Smart people tend to be a bit more socially awkward.
This awkwardness thrusts you into friendship purgatory. A painful time because you don’t fit in and you don’t have a group to call your own. Nobody is going to tell you how to be less socially awkward too, so it’s something you have to figure out on your own. But this compounds the problem. You fall behind on your social skills development because you never get a chance to develop yourself.
There is no easy solution for these types.
The best starting point is to read books on persuasion and how to influence people, then apply what you learn. You’re socially awkward. This is a gigantic beast that must be slain for you to move forward and live a happy, productive life. It’s a problem, a person crisis you must solve. Small talk, understanding other peoples needs and having the fortitude to stand up for yourself against cry bullies are essential skills you’ll have to cultivate.
This will get you out of your exile to friendship purgatory.
You’ll start to develop relationships, enjoy nights out, go to parties and not feel weird, socially drink and enjoy that aspect of life. Basically do the things everyone else was doing while you were being awkward.
Yet you may return again though, sooner than you think.
The next time will be on your terms however.
Let me explain.
Most want to fit in, especially people who don’t. But once you start to fit in, you realize that the majority of people are pretty stupid, boring or some combination of the two and not really worth your time. If you’re not one for the quite life of desperation (David Thoreau), you’ll want to achieve a high level of success for your finances and lifestyle.
You can’t do this if you’re surrounded by very average people.
Not to say that average people are bad, but when you look at someone like a military officer, a CEO or a doctor. Think and reflect.
Who are their friends and why?
People of a similar social status and mindset.

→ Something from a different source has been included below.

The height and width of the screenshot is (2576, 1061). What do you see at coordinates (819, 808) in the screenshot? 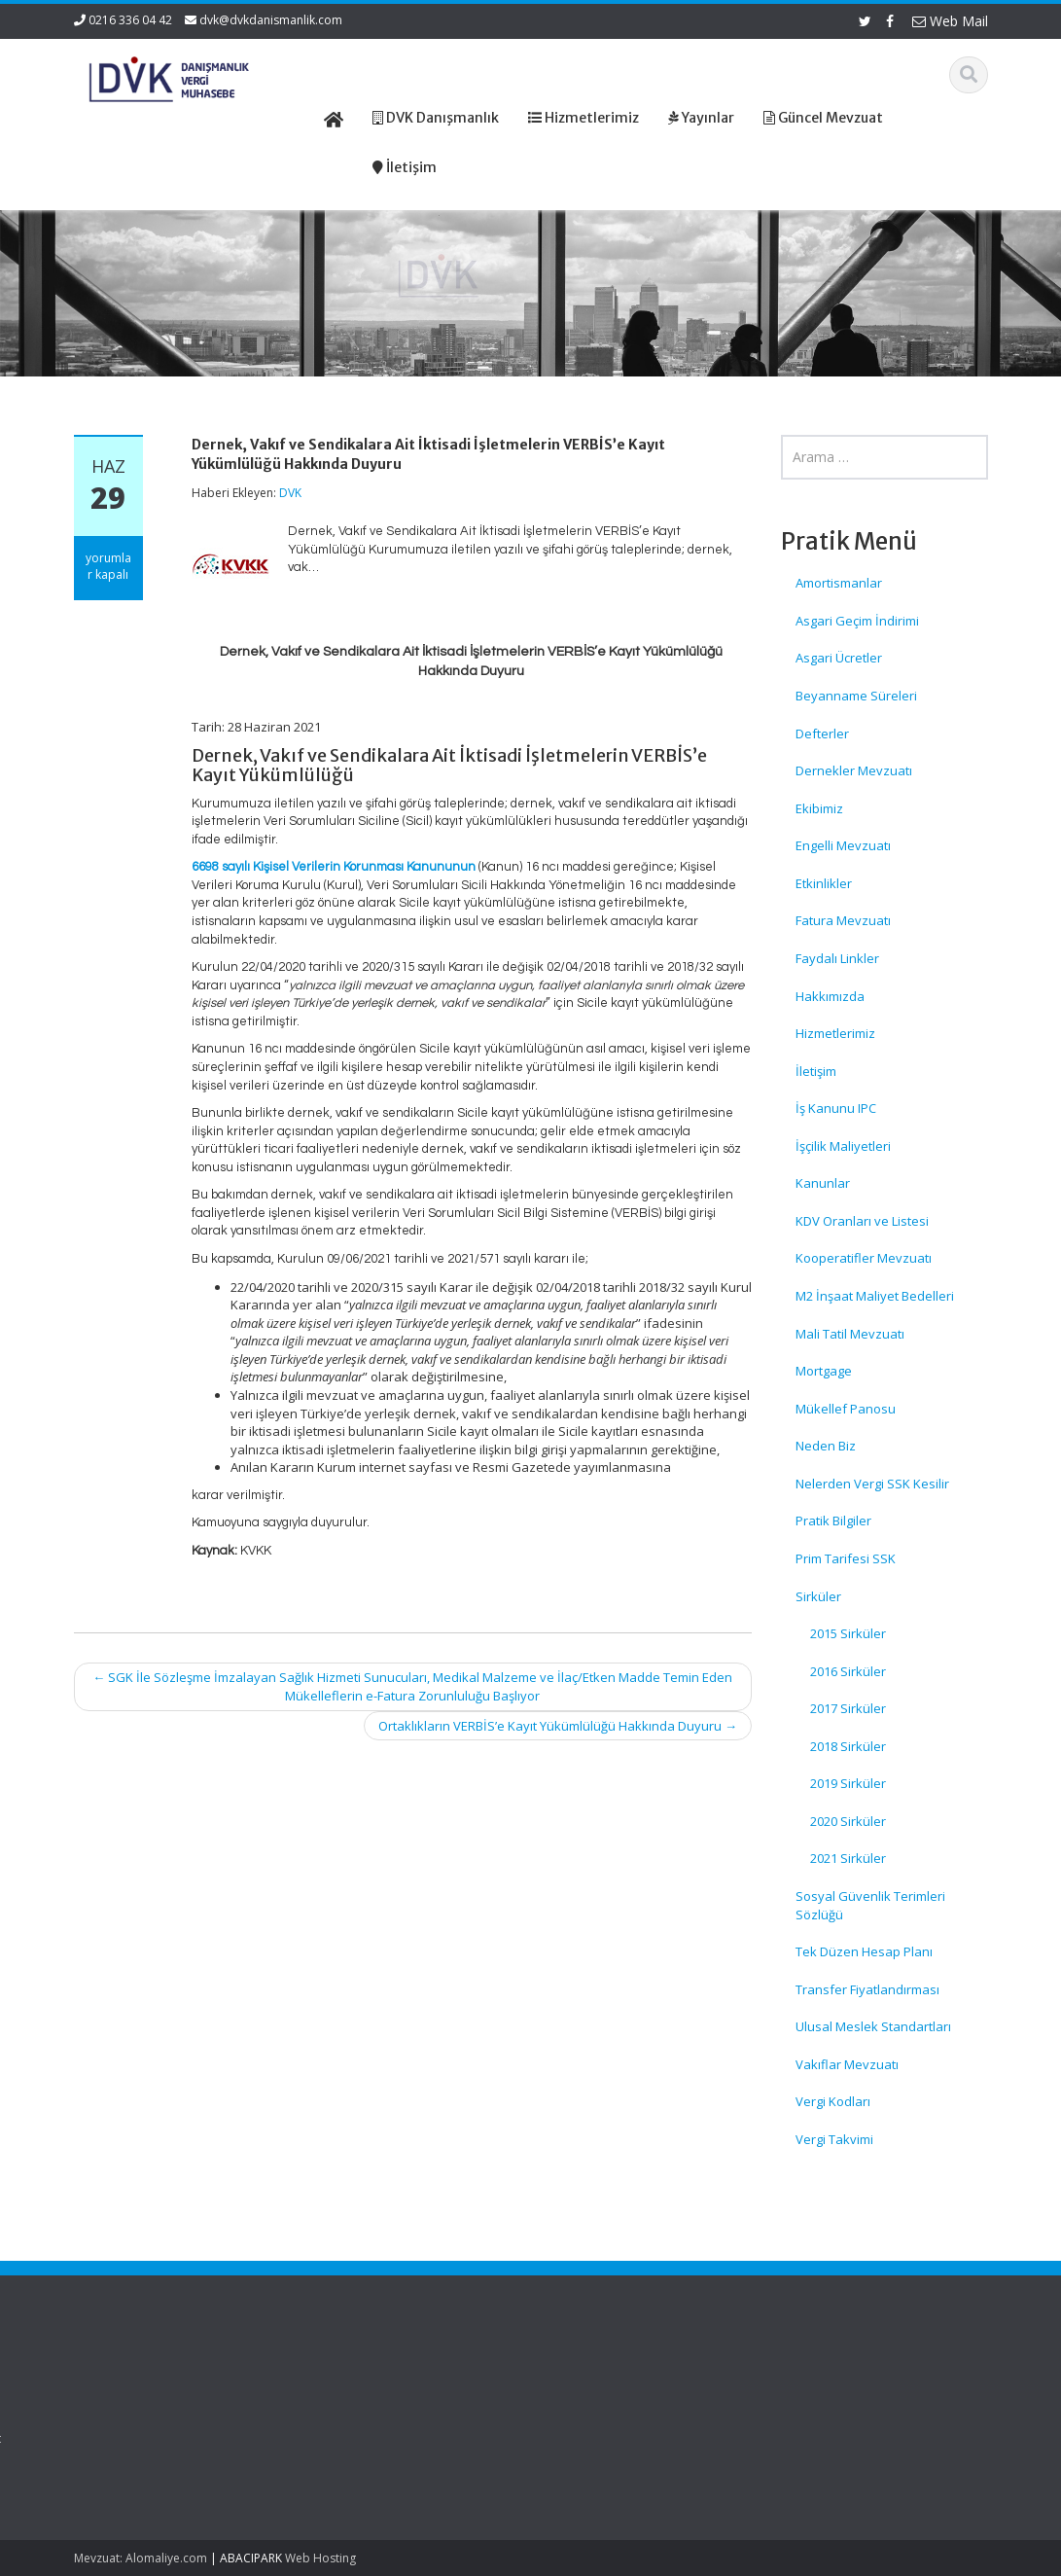
I see `Ekibimiz` at bounding box center [819, 808].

Sometimes this is a personal decision, other times it that comes about by happenstance. Your social circle is normally made up of people you work with or live near. But how many of your friends are such because you choose them and they choose you?
How many are at a higher level than you? Make a lot of money by most peoples standards? Have their own business? Travel the world? Are in great shape? Have great people skills?
If not, start doing interesting stuff.
Winners want to hang out with winners. Interesting and dynamic people are always up to something. Average people do the same thing year after year. They’re the type that you come back home to after living abroad and realize that NOTHING has changed for them.
So what about you? What’s changed for you? What interesting project are you up to? Are you building something? Writing something? Doing something new? Anything? ANYTHING?
So two YouTubers and small business owners I really like are Nick Bare and Radu Antonio. Nick is an ROTC grad who just finished up his military commitment in Korea. He launched his business while in college and grew it and his YouTube channel DESPITE being an officer in the US Army and having to work from 6 am to 5 pm everyday. Meaning, he worked non-stop for years and years.
Radu is a young guy from Romania who built his fitness business with his YouTube channel by working hard and building the right relationships. He passed $30,000 a month in income and is now working on his first fitness app.
These guys are are up to something. They’re busy living interesting lives.
Who do you think their friends are? Pot smoking hipsters? Weak, beta male video gamers?
They’re busy doing stuff, people want to be apart of whatever it is their doing because success is attractive. As such, they attract a higher quality person.
Embrace being alone
When you’re alone because you’re awkward, that sucks. But when you’re alone because you’re a man on a mission (or woman) who is striving to do something difficult and interesting, it’s a good re-frame to adopt.
I’m not alone, i’m just in friendship purgatory.
I don’t really match with anyone around me, but this is temporary.